Trump und Zölle

Sie fragen sich vielleicht, warum ich auf meiner Website, die sich auf Russland konzentriert, hier in einen Bereich abschweife, der nichts mit der US-Wirtschaftspolitik zu tun hat. Ich bitte um Nachsicht und versichere den Lesern, dass sich im letzten Viertel des Aufsatzes alles zusammenfügen wird.

Ein Beitrag von Gilbert Doctorow (Übersetzung Andreas Mylaeus)

Container werden am Hamburger Hafen verladen. dpa

Vor einigen Tagen hielt Donald Trump im Rosengarten eine lange, typisch ausschweifende und selbstgefällige Rede, in der er seine Einführung von Basiszöllen in Höhe von 10 % auf alle Waren, die aus allen Ländern in die Vereinigten Staaten importiert werden, und höhere länderspezifische Zölle für Länder erläuterte, mit denen die Vereinigten Staaten besonders hohe jährliche Handelsdefizite verzeichnen und die sehr hohe Zölle, nichtmonetäre Handelshemmnisse für amerikanische Waren und künstliche Wechselkurse anwenden, die gegen Importe aus den USA wirken. Was die länderspezifischen Zölle betrifft, so las er aus einer vom Handelsministerium erstellten Tabelle vor, in der die verschiedenen Hindernisse, die von den schlimmsten Übeltätern verursacht werden, in einen einzigen Prozentsatz umgerechnet wurden.

Er stellte fest, dass Washington als Reaktion auf die größten Übeltäter, von denen viele, wenn nicht sogar die meisten als Verbündete oder Freunde der USA gelten, Zölle in Höhe der Hälfte des effektiven Zollsatzes der Übeltäter erheben wird.

Von all diesen Maßnahmen erwartet Trump einen großen Zufluss von Investitionskapital von Unternehmen aus dem Ausland, die nun Fabriken in Amerika bauen werden, um die Zoll-Diskriminierung zu umgehen.

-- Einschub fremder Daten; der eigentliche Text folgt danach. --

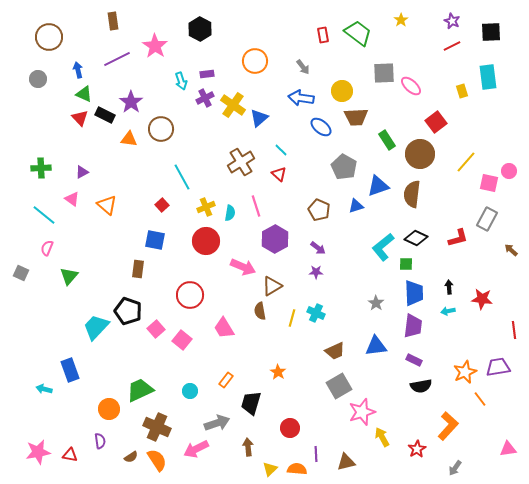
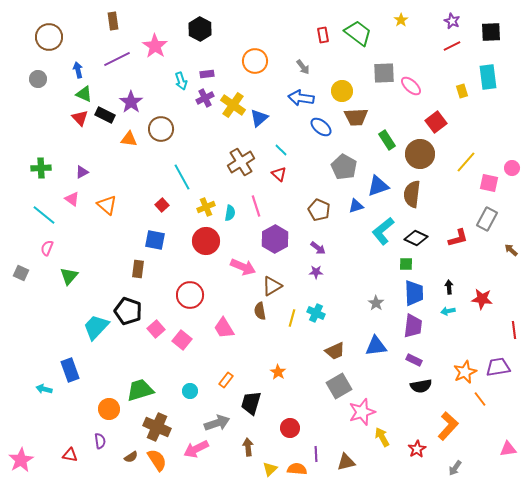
pink circle at (509, 171): moved 3 px right, 3 px up
cyan L-shape at (383, 247): moved 16 px up
green trapezoid at (140, 390): rotated 8 degrees clockwise
pink star at (38, 452): moved 17 px left, 8 px down; rotated 20 degrees counterclockwise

Dies, so sagt er, wird zu einer Reindustrialisierung des Landes, zu einer großen Zahl von Arbeitsplätzen im verarbeitenden Gewerbe und zu einem allgemeinen Wohlstand auf der Ebene der arbeitenden Bevölkerung führen.

Wie haben die Medien auf seine Rede reagiert?

Natürlich gab es Medien, die Experten veröffentlichten, die Trump wegen wirtschaftlicher Unwissenheit anprangerten. Dann gab es diejenigen, die widerwillig akzeptierten, dass dadurch möglicherweise viel mehr Fabriken in den USA eröffnet werden, aber dann sagten, dass dies im Laufe mehrerer Jahre geschehen wird, während die Unterbrechung der Handelsströme und die Unsicherheit, die Unternehmen hassen, sich heute alle negativ auf das Wachstum auswirken werden.

Die letzte Kritik nehme ich mit Vorsicht zur Kenntnis. Sie kommt von denen, deren einzige Sicht auf die Wirtschaft darin besteht, was im nächsten Kalenderquartal passiert. Man kann keine Volkswirtschaft aufbauen, wenn Entscheidungen nur auf einer so kurzen Zeitachse getroffen werden, und man kann auch kein Unternehmen aufbauen, wenn man nur auf die Kapitalrendite des nächsten Quartals schaut.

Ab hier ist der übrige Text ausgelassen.